Moreover, blockchain-enabled privacy-preserving FL presents several challenges such as latency, energy consumption, interoperability, and data storage costs. In fact, the consensus mechanisms introduced by blockchain such as Proof of Work and Practical Byzantine Fault Tolerance can cause delays in large-scale FL–SHSs frameworks. This situation can significantly affect the efficiency of SHSs which require real-time blockchain protocols that are also known as high-energy consumers, which may not satisfy the SHSs’ sustainability goals. Data storage is another challenge for blockchain-enabled PPFL, as the implementation of blockchain needs huge storage capacity to store models and gradients. It can be more challenging in SHSs with the management of high-dimensional healthcare data. Finally, the integration of blockchain into PPFL within SHSs requires seamless interoperability, which remains an ongoing challenge.
Joint efforts between researchers, healthcare providers, policymakers, and technology providers are required to foster trust and cooperation in FL-based smart healthcare ecosystems.
6.2. Future Works
This survey explored FL, PETs, and blockchain as well as their integration into SHSs, highlighting their potential to address the critical challenge of privacy protection and their combined capability to significantly enhance privacy and security in data handling. Each technology contributes uniquely to PPFL by training models on decentralized data [
160], PETs by securing data at rest and in transit [
106], and blockchain by ensuring data integrity and traceability [
62]. As demonstrated, while each technology has its merits, their combined application can significantly enhance the privacy and security standards of data processing in the healthcare sector.
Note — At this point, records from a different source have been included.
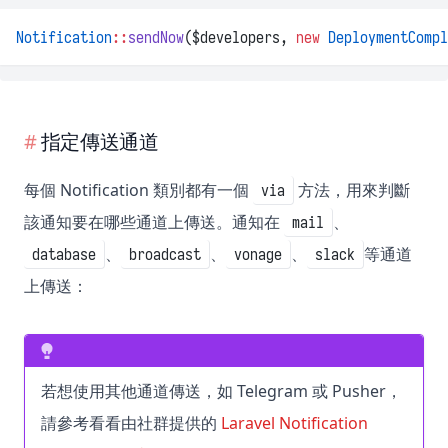
Notification
::
sendNow
($developers, 
new
DeploymentCompl
指定傳送通道
每個 Notification 類別都有一個
方法，用來判斷
via
該通知要在哪些通道上傳送。通知在
、
mail
、
、
、
等通道
database
broadcast
vonage
slack
上傳送：
若想使用其他通道傳送，如 Telegram 或 Pusher，
請參考看看由社群提供的
Laravel Notification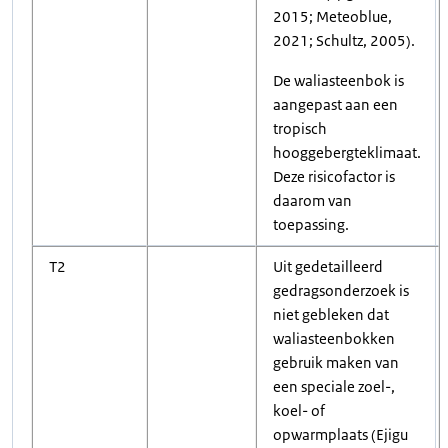
2015; Meteoblue,
2021; Schultz, 2005).
De waliasteenbok is
aangepast aan een
tropisch
hooggebergteklimaat.
Deze risicofactor is
daarom van
toepassing.
T2
Uit gedetailleerd
gedragsonderzoek is
niet gebleken dat
waliasteenbokken
gebruik maken van
een speciale zoel-,
koel- of
opwarmplaats (Ejigu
While FL enhances model utility without compromising data privacy [
84], PETs add an additional layer of data protection, and blockchain provides a secure, immutable ledger for transparent and traceable transactions [
90]. Our work highlights several critical findings and implications that can motivate future advancements in this domain. Given the heavy computational demands of blockchain-based frameworks and the resources constraints nature of smart healthcare devices, further research could focus on lightweight blockchain solutions, enabling efficient and secure computing for various SHS applications.
In addition, the scalability and efficiency of PPFL frameworks need further investigation. As healthcare datasets continuously grow in size and complexity, the computational and communication overhead associated with FL presents significant challenges. Efforts to optimize and streamline PPFL protocols, while maintaining robust privacy guarantees, are imperative to reap the full benefit of FL in healthcare. Despite the promising synergies identified, integrating these technologies into existing healthcare infrastructures presents notable challenges, including technical complexities and scalability concerns [
25]. To address these challenges, a shift in regulatory frameworks and ongoing technological refinement are necessary to support innovative solutions.
Future research should therefore focus on advancing these technologies’ seamless integration, developing methods that balance privacy with utility, privacy with computational demands, and crafting adaptive frameworks that respond to the dynamic nature of healthcare data and privacy standards. By continuing to innovate and rigorously evaluate PETs, the field of smart healthcare progresses toward a future where data-driven insights and patient privacy are not at odds but are instead facets of a harmonious and highly effective healthcare system.